Background

Diffuse large B-cell lymphoma (DLBCL) is characterized by its aggressive nature and resistance to standard chemotherapy, necessitating the development of new therapeutic approaches. Histone acetylation, a crucial epigenetic modification, is globally decreased in DLBCL. Chidamide, a histone deacetylase (HDACs) inhibitor, has shown promise in certain lymphomas but its effectiveness in DLBCL remains under investigation.

Methods

RNA-seq and gene enrichment analysis were performed to identify chidamide's impact on the biological processes in DLBCL. The key factor influencing chidamide sensitivity was determined through correlation analysis, utilizing gene expression levels from the Cancer Cell Line Encyclopedia and IC50 values of four HDAC inhibitors across multiple cancer cell lines sourced from the Genomics of Drug Sensitivity database.
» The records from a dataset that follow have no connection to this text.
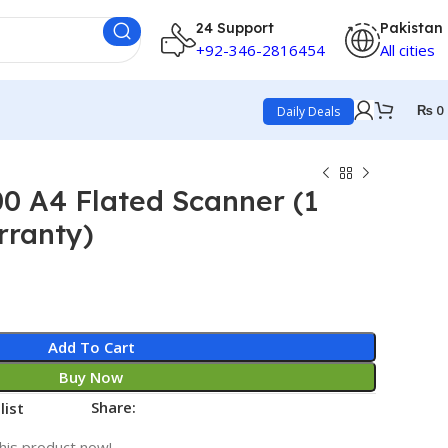
24 Support
Pakistan
+92-346-2816454
All cities
₨
0
Daily Deals
0 A4 Flated Scanner (1
rranty)
Add To Cart
Buy Now
Share:
list
his product now!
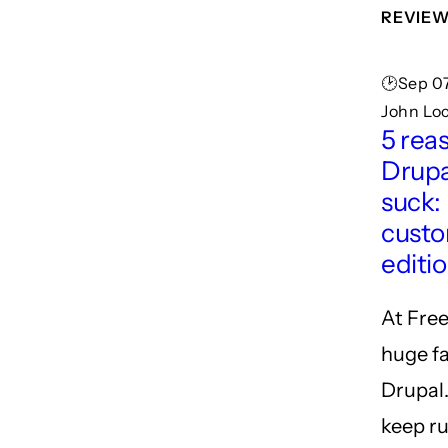
REVIE
🕑Sep 07
John Lo
5 rea
Drupa
suck:
cust
editi
At Free
huge fa
Drupal
keep ru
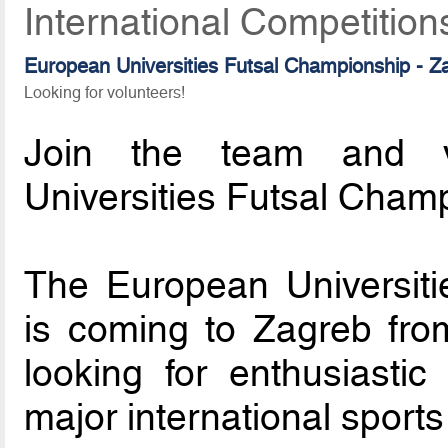
International Competition
European Universities Futsal Championship - 
Looking for volunteers!
Join the team and v
Universities Futsal Cham
The European Universit
is coming to Zagreb fro
looking for enthusiastic
major international sports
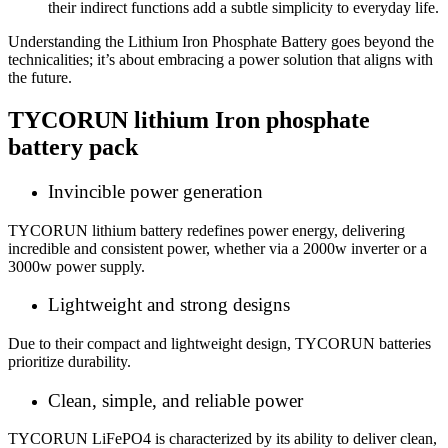
their indirect functions add a subtle simplicity to everyday life.
Understanding the
Lithium Iron Phosphate Battery
goes beyond the
technicalities; it’s about embracing a power solution that aligns with
the future.
TYCORUN
lithium Iron phosphate
battery
pack
Invincible power generation
TYCORUN lithium battery redefines power energy, delivering
incredible and consistent power, whether via a 2000w inverter or a
3000w power supply.
Lightweight and strong designs
Due to their compact and lightweight design, TYCORUN batteries
prioritize durability.
Clean, simple, and reliable power
TYCORUN LiFePO4 is characterized by its ability to deliver clean,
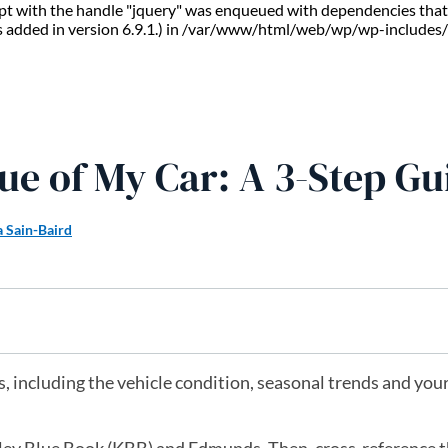
ript with the handle "jquery" was enqueued with dependencies that 
s added in version 6.9.1.) in /var/www/html/web/wp/wp-includes/
ue of My Car: A 3-Step Gu
a Sain-Baird
, including the vehicle condition, seasonal trends and your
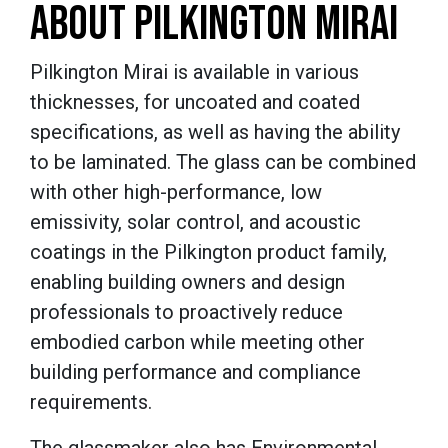
ABOUT PILKINGTON MIRAI
Pilkington Mirai is available in various
thicknesses, for uncoated and coated
specifications, as well as having the ability
to be laminated. The glass can be combined
with other high-performance, low
emissivity, solar control, and acoustic
coatings in the Pilkington product family,
enabling building owners and design
professionals to proactively reduce
embodied carbon while meeting other
building performance and compliance
requirements.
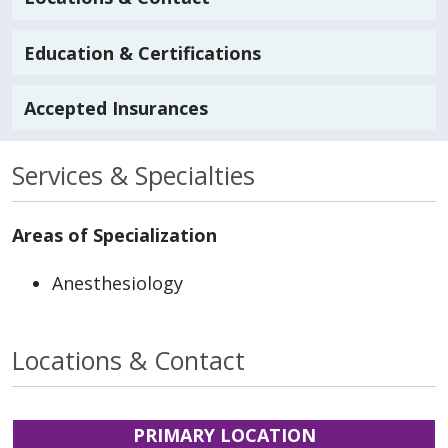
Education & Certifications
Accepted Insurances
Services & Specialties
Areas of Specialization
Anesthesiology
Locations & Contact
PRIMARY LOCATION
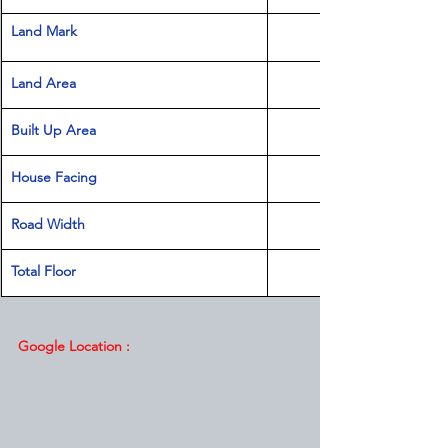
Land Mark 
Land Area 
Built Up Area
House Facing
Road Width
Total Floor
Google Location :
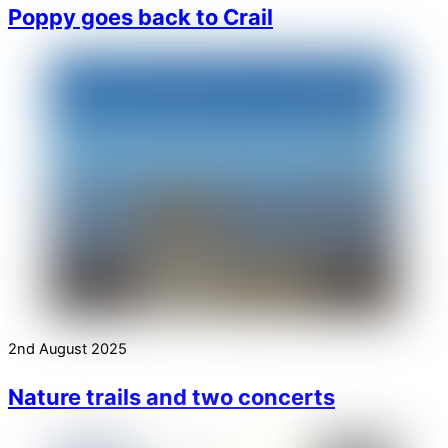
Poppy goes back to Crail
2nd August 2025
Nature trails and two concerts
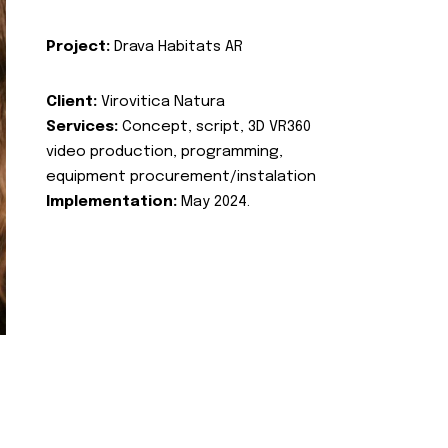
Project:
Drava Habitats AR
Client:
Virovitica Natura
Services:
Concept, script, 3D VR360
video production, programming,
equipment procurement/instalation
Implementation:
May 2024.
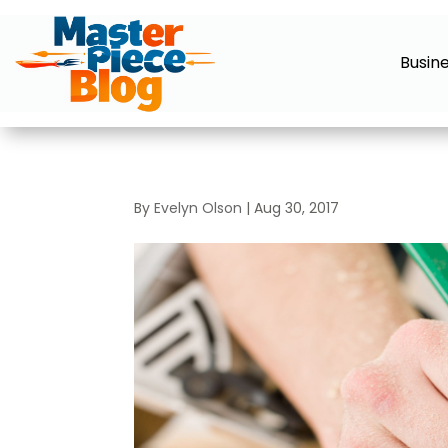
Busin
By
Evelyn Olson
|
Aug 30, 2017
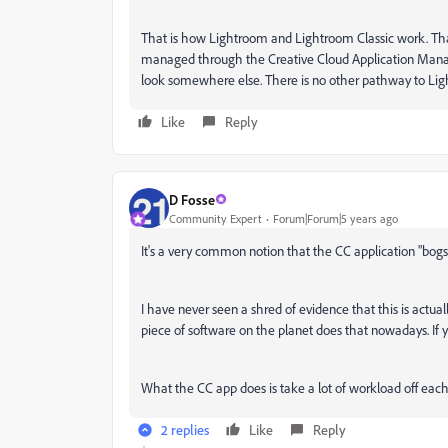
That is how Lightroom and Lightroom Classic work. Tha
managed through the Creative Cloud Application Manage
look somewhere else. There is no other pathway to Lig
Like
Reply
D Fosse
Community Expert
Forum|Forum|5 years ago
It's a very common notion that the CC application "bog
I have never seen a shred of evidence that this is actua
piece of software on the planet does that nowadays. If 
What the CC app does is take a lot of workload off each a
2 replies
Like
Reply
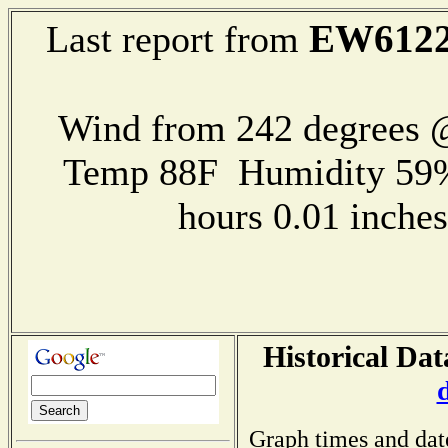
EW612
Last report from
Wind from 242 degrees
Temp 88F Humidity 59%
hours 0.01 inch
Historical Dat
Graph times and dat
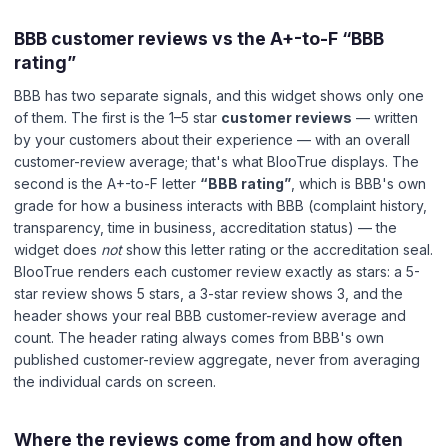
BBB customer reviews vs the A+-to-F “BBB
rating”
BBB has two separate signals, and this widget shows only one
of them. The first is the 1–5 star
customer reviews
— written
by your customers about their experience — with an overall
customer-review average; that's what BlooTrue displays. The
second is the A+-to-F letter
“BBB rating”
, which is BBB's own
grade for how a business interacts with BBB (complaint history,
transparency, time in business, accreditation status) — the
widget does
not
show this letter rating or the accreditation seal.
BlooTrue renders each customer review exactly as stars: a 5-
star review shows 5 stars, a 3-star review shows 3, and the
header shows your real BBB customer-review average and
count. The header rating always comes from BBB's own
published customer-review aggregate, never from averaging
the individual cards on screen.
Where the reviews come from and how often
Histone acetylation levels, HAT and HDAC enzyme activity analysis, and co-immunoprecipitation were performed to investigate the underlying mechanism through which BCL6 influences chidamide sensitivity. A search among small molecule drugs in clinical investigation aimed to find drugs inhibiting BCL6 to enhance DLBCL sensitivity to chidamide. Synergy between HDAC and BCL6 inhibition was explored through synergistic effects, ubiquitination, and proteasomal degradation analysis. DLBCL mouse models were utilized to evaluate the therapeutic potential of combining chidamide and lenalidomide in vivo. Additionally, chidamide's effects on macrophage polarization were investigated through RNA-seq analysis of M1, M2, and chidamide-treated M2 macrophages.

Results

Chidamide exhibited potent suppression of DLBCL both in vitro and in vivo (Figure 1A), exerting a significant impact on diverse biological processes in DLBCL. BCL6 inhibited chidamide-induced histone acetylation by recruiting HDACs, leading to drug resistance in DLBCL cells. Lenalidomide could target BCL6 degradation through the ubiquitination pathway and restored the sensitivity of drug-resistant DLBCL to chidamide (Figure 1B). Additionally, chidamide had an impact on the tumor microenvironment. Chidamide inhibited the activity of M2-like tumor-associated macrophages and redirected the polarization of macrophages toward the M1 phenotype. Moreover, we conducted a single-arm multicenter clinical trial to evaluate the safety and efficacy of chidamide in combination with lenalidomide in DLBCL.

Conclusions

These findings highlighted HDACs as a viable therapeutic strategy for DLBCL, providing valuable insights into chidamide's global impact on the disease. Furthermore, BCL6 was a pivotal determinant of chidamide sensitivity and a reliable biomarker for treatment response. Integrating HDAC and BCL6 inhibition held potential for personalized and effective DLBCL treatments.

No relevant conflicts of interest to declare.